We bump along on the road to Esaase. Almost two hours ago we left Kumasi, Ghana behind. The road is paved but huge potholes force the driver to slow down or swerve around them. This is farming country. Banana, plantain, cassava, maize and yam plants give you a good idea of peoples’ diet. Once in a while we pass through a small village where tiny shops and kiosks sell household items, foodstuffs and cell phone top-up cards.
The schools CODE and its partner the Ghana Book Trust (GBT) are supporting are remote and it seems we will never get there, but we do. We finally pull up under the mango tree in front of the school and stumble out, goats and chickens scattering. The headmaster appears and welcomes us. Behind him, children in their dark green school uniforms try to get our attention but are swept back into their classrooms by their teachers. It’s hard to be discreet when you are obviously not from around here.

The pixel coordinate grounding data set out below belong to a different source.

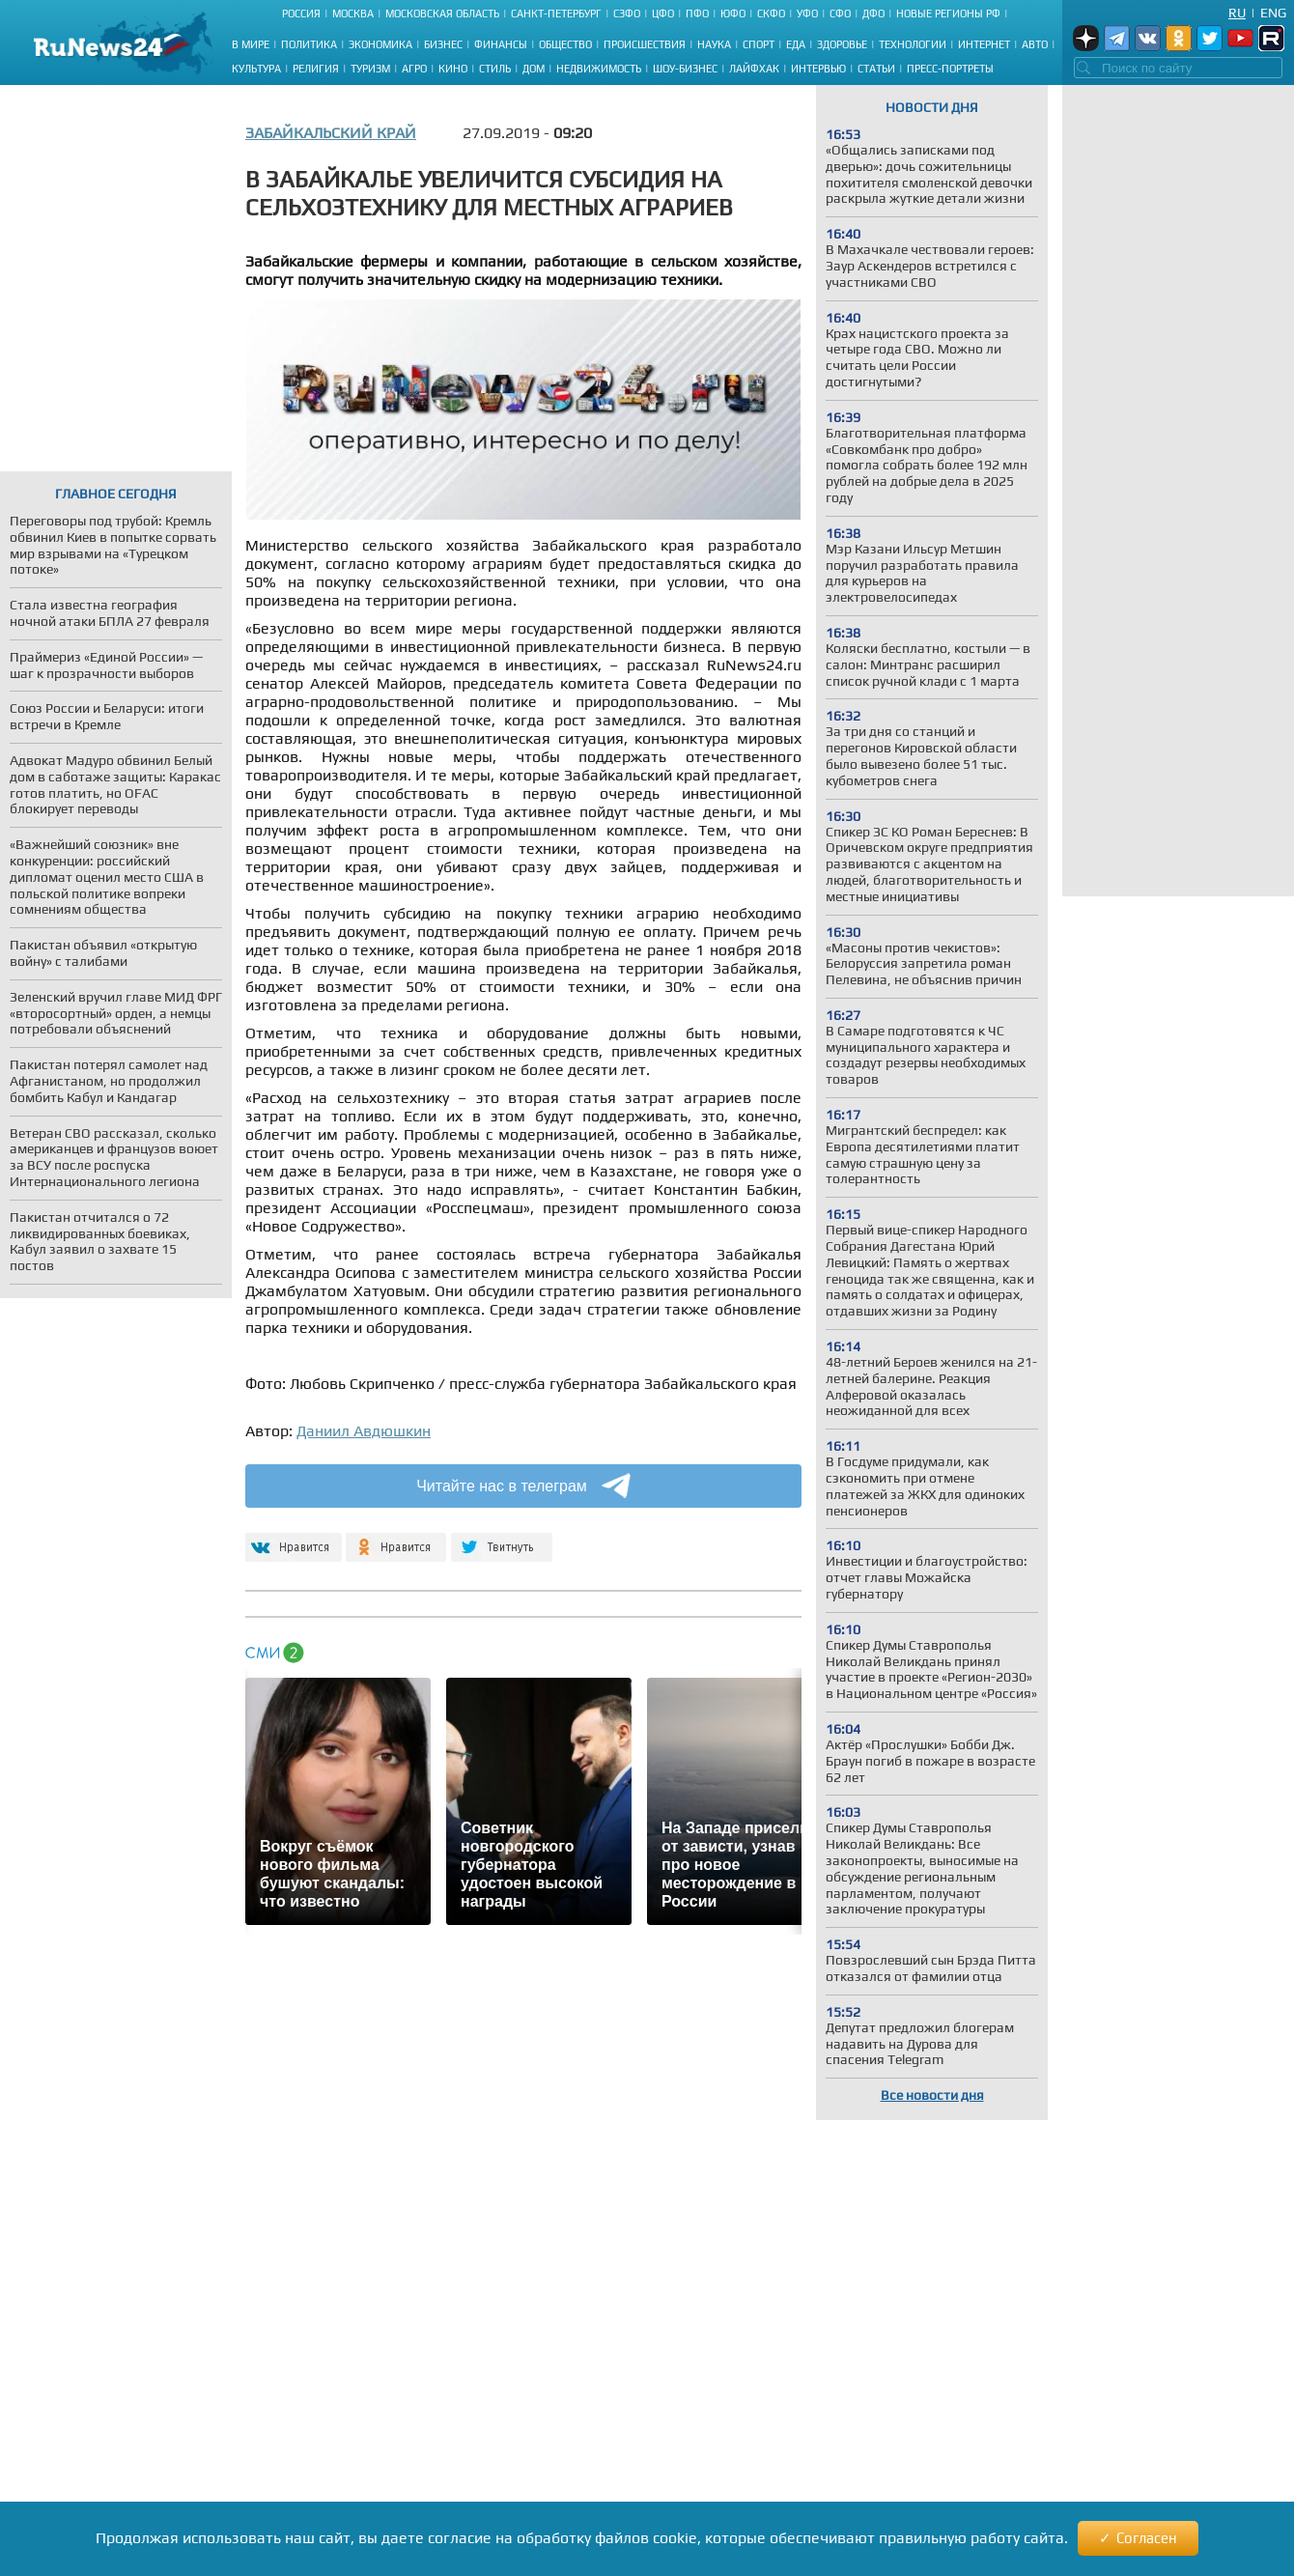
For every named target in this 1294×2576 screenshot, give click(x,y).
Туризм (370, 68)
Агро (414, 68)
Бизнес (443, 44)
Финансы (500, 44)
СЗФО (626, 13)
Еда (795, 44)
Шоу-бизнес (685, 68)
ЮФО (732, 13)
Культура (256, 68)
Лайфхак (754, 68)
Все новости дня (932, 2095)
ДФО (873, 13)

This is Jeninso Primary School – one of the new schools that we will be supporting this year. In July, staff from the Ghana Book Trust came to introduce the program to the community and the school leadership. Now that the students are back in school, GBT is conducting baseline reading assessments with students. Eight children from each grade will be randomly selected to participate. This information will constitute the baseline against which changes in reading fluency and comprehension will be measured.
The staff and community are very excited about the program. At this very moment the school librarian is attending a Librarian Management Workshop in Kumasi. The Library Management Training is part of the CODE project, and facilitated by trainers from Nkrumah University and the Ghana Library Authority. The schools don’t actually have many books – certainly not enough to constitute a library by Canadian standards. But books are part of the program, and in November GBT will be delivering the first tranche of books that are produced in Ghana by Ghanaian writers, illustrators, editors and publishers. CODE carefully selects and purchases high-quality and culturally relevant books in Ghana that support the fledgling book industry – ensuring that children have books that feature their own culture and experiences.
The head teacher, Mr. Boake Marfo Anthony, told me that currently the school is seriously under-resourced. “We have no books except textbooks, and even then, four kids share one textbook. The teachers do their best but they need more training to be able to effectively use the correct teaching methods.”
Class 5 teacher, Florence Amoah, says teaching is her calling. She chose this profession because she loves it. She feels so proud when a child does well. She tries to look out for the child who is not doing well but that is difficult in a class of more than 60 children. She is excited about attending the CODE teacher training program, to learn different strategies of teaching and how to apply them in the classroom.
Class 4 teacher, Elizabeth Amankwaa has been teaching for five years at Jeninso and is excited at the prospect of professional development. She told me that in order for a child to get a good education, you not only have to teach the child but you have to teach the parents how to support the child.
I was so inspired by these educators. They are already working hard on behalf of their students and if they are equipped with enhanced skills and strategies and great books, then the children of Jeninso have a good chance of developing their potential and growing up into empowered literate citizens of Ghana.